Likewise once my mother learned that my father loved something that she had
cooked that item hit the dinner rotation with amazing regularity. Everyday she
shuttled us to dance, soccer, piano, choir and school while quizzing us, at
each stoplight, on spelling words, math skills, and history facts. The laundry
was always done and when we could reach the button that skill was taught to us.
We lived in a house where we knew we were loved and that our parents loved and
respected one another.
Teaching and Building Something Together. |
The most amazing
thing about love is that love is not shown in the grand gesture and shiny
present but in the day-to-day action of caring for one another. We all like grand gesture and cool presents
but this is not where true love is demonstrated. Love is found in the ordinary
and almost boring moments of our lives. It’s cooking dinner, doing laundry, paying
the bills, and cleaning the house. It’s buying something you know your loved
ones enjoy at the grocery store and it’s ensuring that your children are clean
and safe. Love is not as exciting once it matures but it is a beautiful gift to
receive when you know what you are looking for each day.
It is this love
that Maundy Thursday remembers. Maundy is an old word that means command and
Jesus leaves the disciples with one “order” on this night which is to love one
another.
Since Jesus is a
teacher, he does not simply tell the disciple to love one another and then leaves, but he shows them. Jesus takes ordinary and every day items and makes them
extraordinary. He turns the most common and base action into a grand gesture of
love. I suppose, I should say he reminds us that these are already symbols and
gestures of love. Jesus washes the disciples feet, which must have been extremely,
dirty, as a servant would and then he gives himself to them in the bread and the
cup. Jesus selects two items on the Passover table that would be on any table
in that time. Jesus gave the disciples the means to live without him at that
Last Supper. He gave them a way to find him in the everyday.

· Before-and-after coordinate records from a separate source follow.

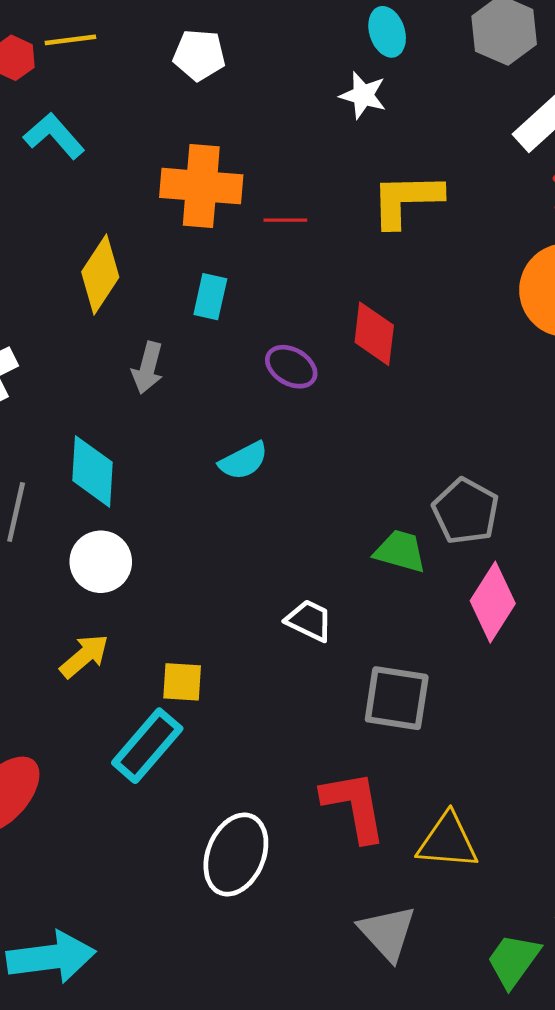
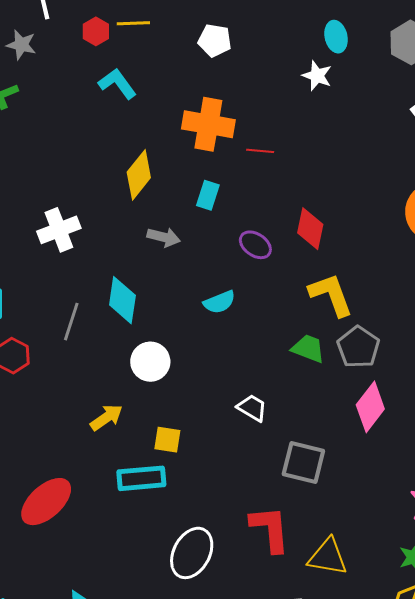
yellow L-shape: (406, 200) -> (331, 295), moved, turned 66
gray arrow: (148, 368) -> (164, 237), turned -96
green trapezoid: (400, 551) -> (308, 349), moved
white circle: (101, 562) -> (150, 362), moved
cyan rectangle: (147, 746) -> (141, 478), turned 39

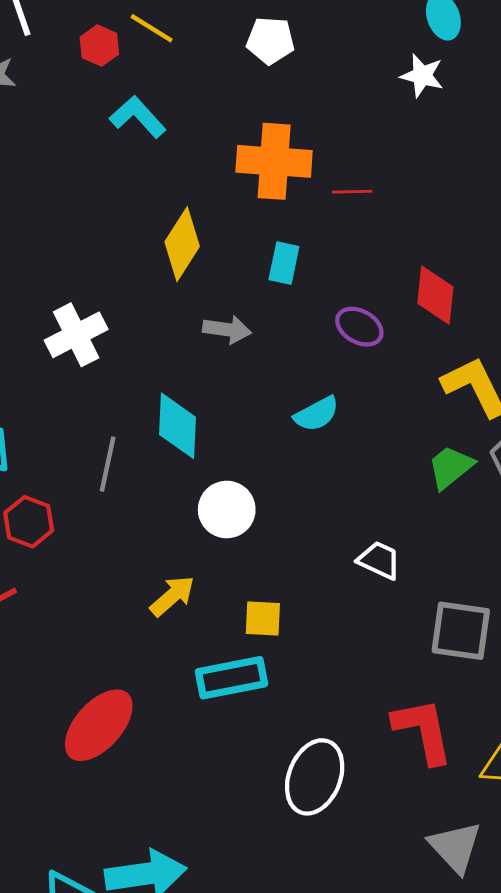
yellow line: (133, 23) -> (152, 28), turned 40
green trapezoid: (308, 349) -> (450, 467), turned -54

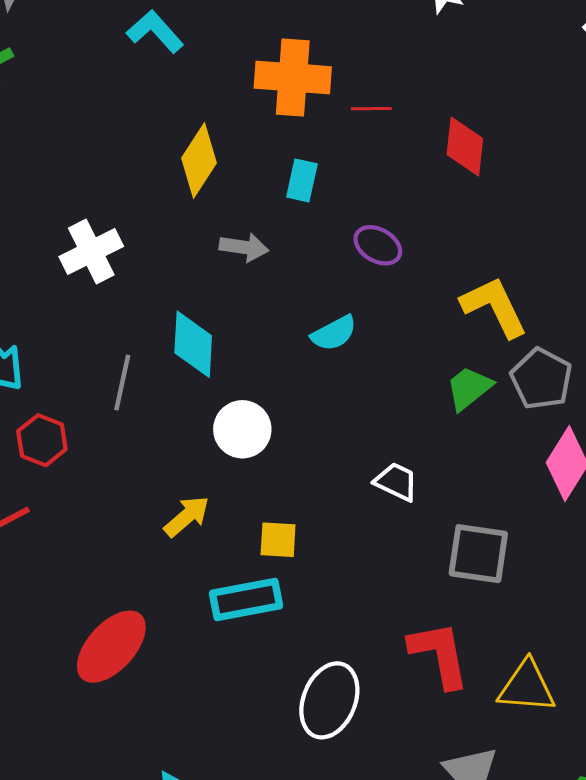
red diamond: (435, 295) -> (465, 147), moved

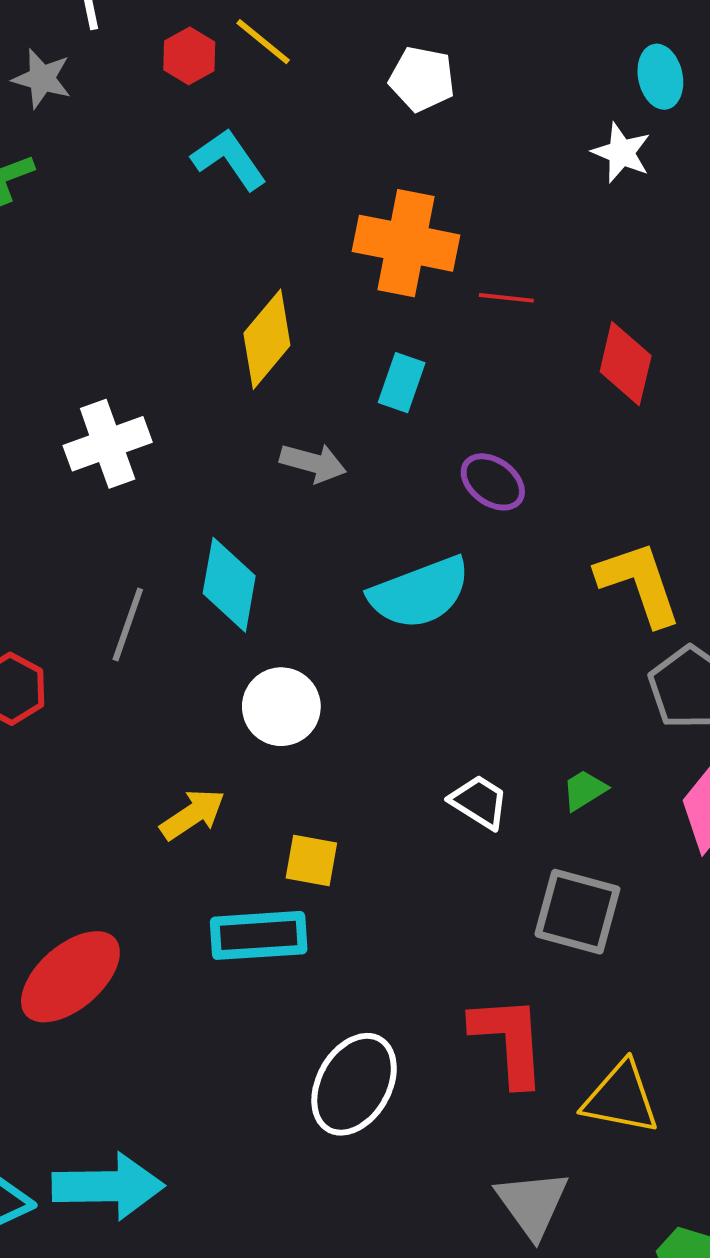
cyan semicircle: (334, 333) -> (420, 593), size x1.6
green trapezoid: (469, 388) -> (584, 790), moved, size x0.7

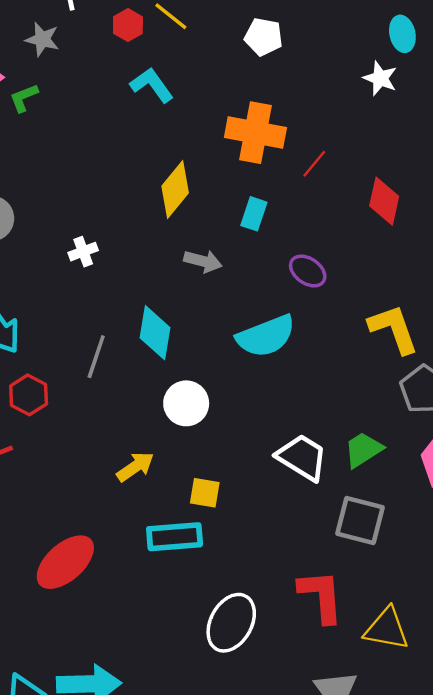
red line: (506, 298) -> (314, 164), turned -56
white cross: (108, 444) -> (83, 252), size x0.6
green trapezoid: (584, 790) -> (363, 450), size x1.5
white trapezoid: (479, 802) -> (302, 457), size x1.5

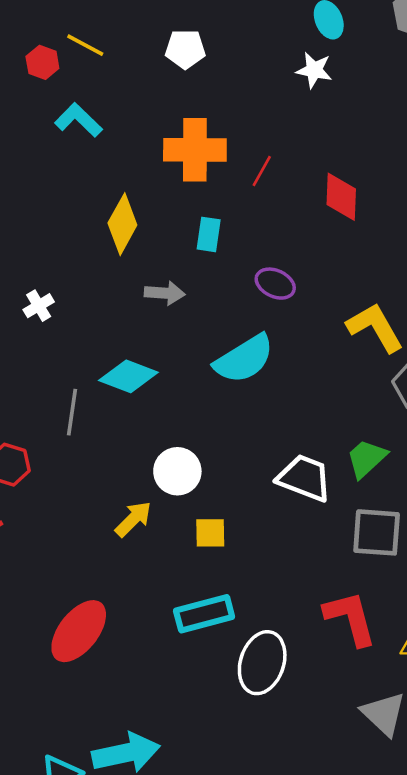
cyan diamond: (155, 333) -> (128, 376), turned -68
white circle: (186, 403) -> (177, 471), moved
cyan rectangle: (175, 537) -> (204, 614), moved

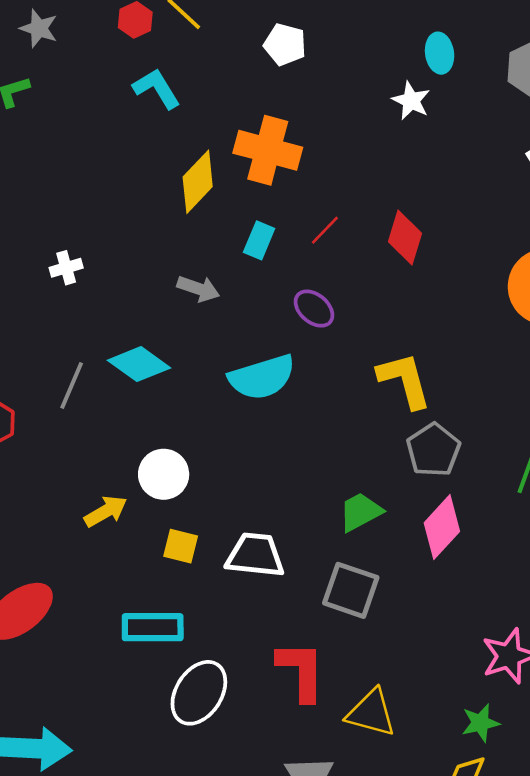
red line: (262, 171) -> (325, 230), moved
yellow diamond: (122, 224) -> (198, 182), moved
white trapezoid: (304, 478) -> (255, 555), moved, turned -30

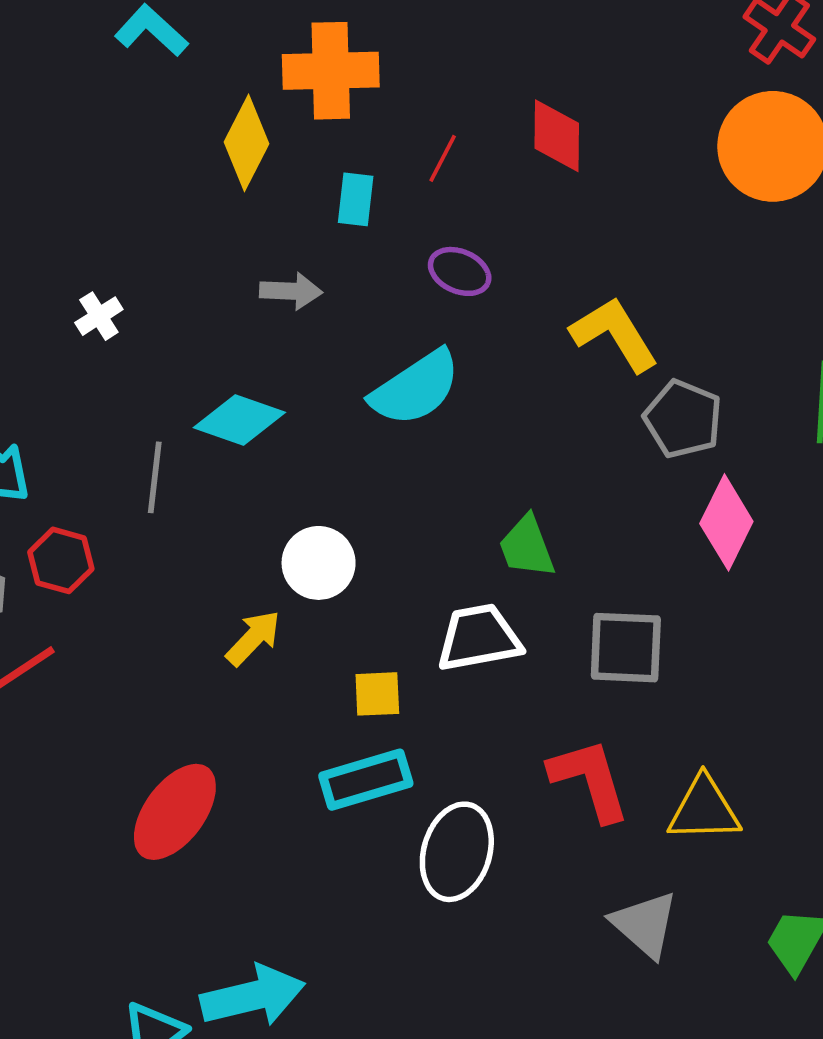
green trapezoid: (360, 512) -> (527, 547), moved, turned -66
yellow square: (181, 546) -> (377, 694), moved

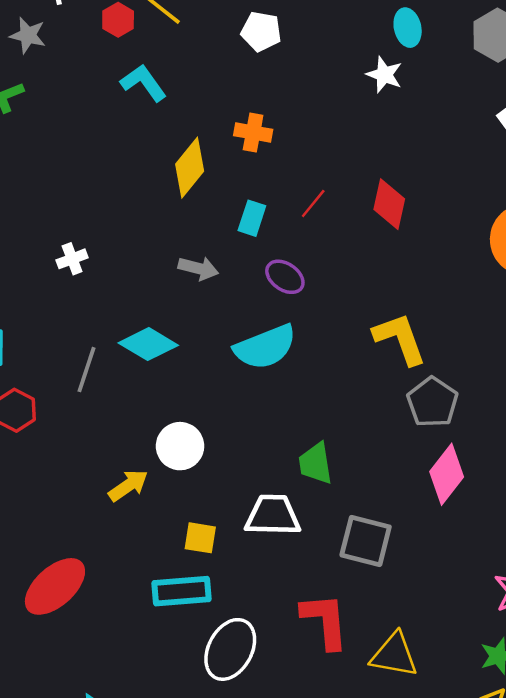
orange cross: (331, 71) -> (253, 132), size x0.6
purple ellipse: (460, 271) -> (285, 277), moved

Cooking and Teaching Together |
We are commanded
to love one another the way Jesus loves us. Jesus has never left us with a question
of what that looks like; love is service. Love is caring for each other is every
way even when it is boring and mundane.
Love is a verb
and it requires actions some big but most of them small and ordinary.
Today’s
Scripture: John 13:1-17, 31b-35
Now before the
festival of the Passover, Jesus knew that his hour had come to depart from this
world and go to the Father. Having loved his own who were in the world, he
loved them to the end. The devil had already put it into the heart of Judas son
of Simon Iscariot to betray him. And during supper Jesus, knowing that the
Father had given all things into his hands, and that he had come from God and
was going to God, got up from the table, took off his outer robe, and tied a
towel around himself. Then he poured water into a basin and began to wash the
disciples' feet and to wipe them with the towel that was tied around him. He
came to Simon Peter, who said to him, "Lord, are you going to wash my
feet?" Jesus answered, "You do not know now what I am doing, but
later you will understand." Peter said to him, "You will never wash
my feet." Jesus answered, "Unless I wash you, you have no share with
me." Simon Peter said to him, "Lord, not my feet only but also my
hands and my head!" Jesus said to him, "One who has bathed does not
need to wash, except for the feet, but is entirely clean. And you are clean,
though not all of you." For he knew who was to betray him; for this reason
he said, "Not all of you are clean."
After he had
washed their feet, had put on his robe, and had returned to the table, he said
to them, "Do you know what I have done to you? You call me Teacher and
Lord--and you are right, for that is what I am. So if I, your Lord and Teacher,
have washed your feet, you also ought to wash one another's feet. For I have
set you an example, that you also should do as I have done to you. Very truly,
I tell you, servants are not greater than their master, nor are messengers
greater than the one who sent them. If you know these things, you are blessed
if you do them.
"Now the
Son of Man has been glorified, and God has been glorified in him. If God has
been glorified in him, God will also glorify him in himself and will glorify
him at once. Little children, I am with you only a little longer. You will look
for me; and as I said to the Jews so now I say to you, `Where I am going, you
cannot come.' I give you a new commandment, that you love one another. Just as
I have loved you, you also should love one another. By this everyone will know
that you are my disciples, if you have love for one another."
Conversation Starter
- What is love?
- How do we show love to each other in this family?
- What do you think “Love is an action” means?
- How does Jesus teach us to love one another?
- In your opinion, how can we show others how we love them?